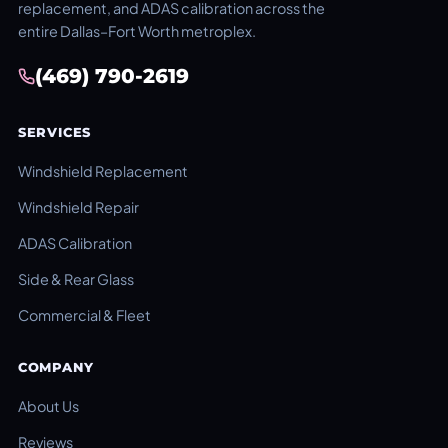
replacement, and ADAS calibration across the
entire Dallas–Fort Worth metroplex.
(469) 790-2619
SERVICES
Windshield Replacement
Windshield Repair
ADAS Calibration
Side & Rear Glass
Commercial & Fleet
COMPANY
About Us
Reviews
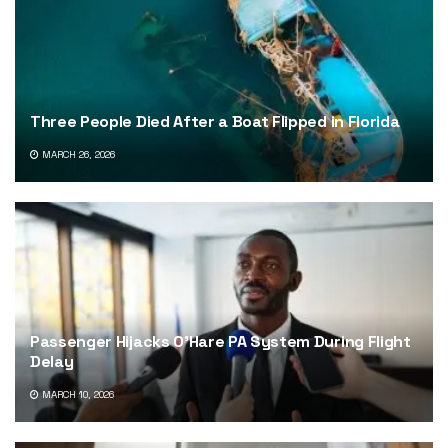
Three People Died After a Boat Flipped in Florida
MARCH 26, 2026
Passenger Hijacks O’Hare PA System During Flight
Delay
MARCH 10, 2026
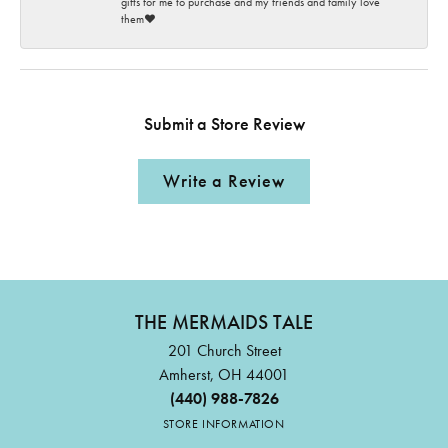
gifts for me to purchase and my friends and family love
them♥️
Submit a Store Review
Write a Review
THE MERMAIDS TALE
201 Church Street
Amherst, OH 44001
(440) 988-7826
STORE INFORMATION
⁂
**EXERCISE PROMPT:** When repeating the material above, keep every line exact and drop all pictures.

**RESULT:**
replacement, and ADAS calibration across the
entire Dallas–Fort Worth metroplex.
(469) 790-2619
SERVICES
Windshield Replacement
Windshield Repair
ADAS Calibration
Side & Rear Glass
Commercial & Fleet
COMPANY
About Us
Reviews
Three People Died After a Boat Flipped in Florida
MARCH 26, 2026
Passenger Hijacks O’Hare PA System During Flight
Delay
MARCH 10, 2026
gifts for me to purchase and my friends and family love
them♥️
Submit a Store Review
Write a Review
THE MERMAIDS TALE
201 Church Street
Amherst, OH 44001
(440) 988-7826
STORE INFORMATION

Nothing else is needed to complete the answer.